NVJM 12/2016
Harry Potter et l'histoire inachevée
Chapitre 26 : L'école primaire
Dans le système scolaire Britannique, les enfants sont envoyés à l'école primaire à partir de six ans. Autrement dit, il est temps pour moi « de faire acte d'écologie et d'aérer l'espace vital de ma famille », pour reprendre les mots employés par Vernon. Car il est vrai que ma présence est la cause évidente de la moisissure qui recouvre certains murs. Connard.
Ah, au fait ! Je ne vous ai pas dit ? J'ai six ans ! C'est pas trop tôt ! Si pour vous ça vous a peut-être paru rapide, pour moi qu'est-ce que c'était long ! Moins que la première fois certes, vu que cette fois j'ai largement de quoi m'occuper plutôt que de ne faire que des corvées à longueur de temps, mais tout de même ! Avoir tout souvenir de son enfance, c'est sûr que ça aide à prendre conscience du temps qui passe.
Et c'est ainsi que je me retrouve envoyé en CP. Pff, je m'ennuie déjà. Ce qu'il ne faut pas faire pour ne pas être remarqué par le vieux schnock ! Je sens que je vais perdre un temps colossal. Heureusement que je ne suis plus aussi timide que dans ma première vie… nyark !
…
« - Bonjour les enfants ! »
« - Bonzour ma'ame ! »
Blablabla scrogneugneu.
« - Comment allez-vous aujourd'hui ? »
« - On va ben ma'ame ! »
Ta gueule.
« - Vous êtes prêts à faire votre rentrée ? »
« - OUIIIII ! » crient en cœur tous les enfants. Ou presque. Car moi, je pense : vos gueules. VOS GUEULES BORDEL !
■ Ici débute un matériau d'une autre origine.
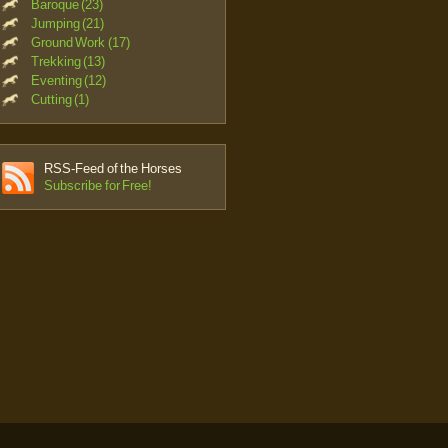
Baroque (23)
Jumping (21)
Ground Work (17)
Trekking (13)
Eventing (12)
Cutting (1)
RSS-Feed of the Horses
Subscribe for Free!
Graaah, j'avais oublié à quel point ça peut être insupportable, ces rentrées scolaires à la con… avec tous ces profs qui nous prennent pour des enfants !
…bon, ok, c'est le cas. M'enfin quand même ! À les entendre nous raconter n'importe-quoi, on dirait que nous sommes tous des attardés mentaux ! Qu'est-ce que je peux avoir horreur de ça !
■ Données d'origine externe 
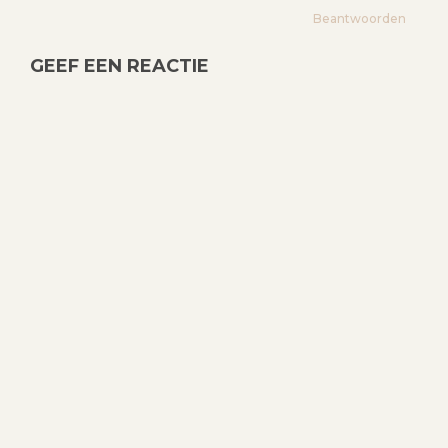
Beantwoorden
GEEF EEN REACTIE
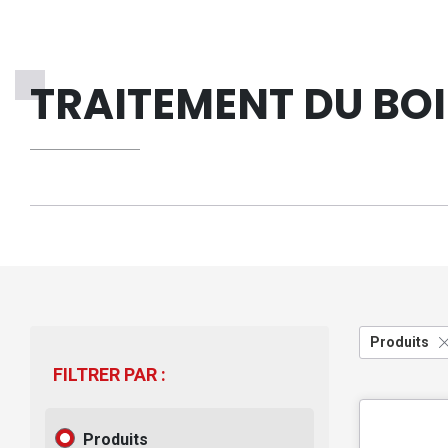
TRAITEMENT DU BOI
Produits
FILTRER PAR :
Produits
C'est finalement après plusieures interminaaaaaaaables minutes que nous pouvons enfin suivre notre maîtresse attitrée jusque dans notre salle de classe. C'est étonnant de la part d'un quidditcher (I) comme moi, mais je dis vive la pluie ! C'est grâce aux lourds nuages à l'horizon et à l'orage qui s'annonce que nous sommes débarrassés de la vieille directrice et de son dentier postillonnant. Heureusement que j'ai réussi à me faufiler au dernier rang ! Je n'ose imaginer quelles maladies j'aurais attrapé sinon !
« - Regardez ça les gars ! » lance déjà la voix grassouillette de Dudley. Evidemment, je ne peux pas avoir de chance un petit instant sans avoir une large dose de malheurs juste après. Merci ma vie. L'apprenti-porcinet est lui aussi en âge d'entrer à l'école, et vu que nous sommes dans un petit établissement, il n'y a qu'une seule classe pour notre âge. Nous sommes donc évidemment ensemble. Ô, joie.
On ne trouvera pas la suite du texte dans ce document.